## WORK TO COMPLETE
All lines with the word "детского" must be pulled from the entries below.

*** RECORDS PROVIDED ***

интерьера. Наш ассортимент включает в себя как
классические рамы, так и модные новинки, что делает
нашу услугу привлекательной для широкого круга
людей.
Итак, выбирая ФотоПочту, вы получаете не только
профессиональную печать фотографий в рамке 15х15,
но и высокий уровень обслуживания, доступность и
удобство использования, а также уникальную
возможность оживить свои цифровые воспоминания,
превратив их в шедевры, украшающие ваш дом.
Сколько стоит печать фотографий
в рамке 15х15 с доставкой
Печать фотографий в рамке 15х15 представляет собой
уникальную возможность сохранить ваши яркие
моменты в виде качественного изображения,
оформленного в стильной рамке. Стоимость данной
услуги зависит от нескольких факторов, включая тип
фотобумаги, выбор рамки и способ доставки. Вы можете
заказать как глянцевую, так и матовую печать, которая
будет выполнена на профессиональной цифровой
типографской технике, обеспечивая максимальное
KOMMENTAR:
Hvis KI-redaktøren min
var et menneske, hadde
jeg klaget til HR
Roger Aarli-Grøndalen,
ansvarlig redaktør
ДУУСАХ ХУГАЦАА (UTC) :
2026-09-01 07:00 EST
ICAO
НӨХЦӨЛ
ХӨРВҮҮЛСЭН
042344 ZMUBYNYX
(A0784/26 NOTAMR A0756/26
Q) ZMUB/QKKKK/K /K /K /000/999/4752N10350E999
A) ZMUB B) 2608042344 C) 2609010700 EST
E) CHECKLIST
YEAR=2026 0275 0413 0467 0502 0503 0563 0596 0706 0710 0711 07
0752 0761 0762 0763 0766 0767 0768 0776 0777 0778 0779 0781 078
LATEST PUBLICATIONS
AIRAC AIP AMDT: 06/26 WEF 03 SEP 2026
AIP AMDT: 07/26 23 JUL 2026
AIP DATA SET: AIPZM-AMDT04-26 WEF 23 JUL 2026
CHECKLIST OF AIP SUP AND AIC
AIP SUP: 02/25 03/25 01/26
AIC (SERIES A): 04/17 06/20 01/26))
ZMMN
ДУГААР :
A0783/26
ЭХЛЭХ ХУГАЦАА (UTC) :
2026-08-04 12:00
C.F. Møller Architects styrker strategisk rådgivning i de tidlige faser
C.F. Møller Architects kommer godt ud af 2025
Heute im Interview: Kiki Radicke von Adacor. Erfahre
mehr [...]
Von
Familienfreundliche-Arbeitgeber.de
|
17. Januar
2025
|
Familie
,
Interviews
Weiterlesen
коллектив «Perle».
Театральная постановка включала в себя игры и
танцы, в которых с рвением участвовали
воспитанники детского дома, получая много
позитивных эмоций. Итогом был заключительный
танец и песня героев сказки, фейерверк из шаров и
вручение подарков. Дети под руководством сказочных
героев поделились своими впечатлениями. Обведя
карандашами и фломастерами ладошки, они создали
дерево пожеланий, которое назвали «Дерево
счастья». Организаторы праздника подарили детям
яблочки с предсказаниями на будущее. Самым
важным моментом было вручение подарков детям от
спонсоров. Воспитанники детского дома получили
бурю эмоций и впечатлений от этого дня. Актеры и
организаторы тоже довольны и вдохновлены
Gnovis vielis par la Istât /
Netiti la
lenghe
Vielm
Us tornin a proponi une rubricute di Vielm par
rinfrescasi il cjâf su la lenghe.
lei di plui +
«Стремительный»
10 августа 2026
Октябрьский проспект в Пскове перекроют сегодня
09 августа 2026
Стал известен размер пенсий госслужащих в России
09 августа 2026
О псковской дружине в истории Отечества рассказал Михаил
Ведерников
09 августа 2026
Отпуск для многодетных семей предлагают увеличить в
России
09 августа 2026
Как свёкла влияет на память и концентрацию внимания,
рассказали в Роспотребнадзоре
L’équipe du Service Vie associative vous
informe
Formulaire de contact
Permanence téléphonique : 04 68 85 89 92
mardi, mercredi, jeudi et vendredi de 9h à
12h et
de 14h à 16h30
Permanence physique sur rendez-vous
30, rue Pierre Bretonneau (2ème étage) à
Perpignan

*** End of RECORDS PROVIDED ***

## EXPECTED OUTPUT
воспитанники детского дома, получая много
спонсоров. Воспитанники детского дома получили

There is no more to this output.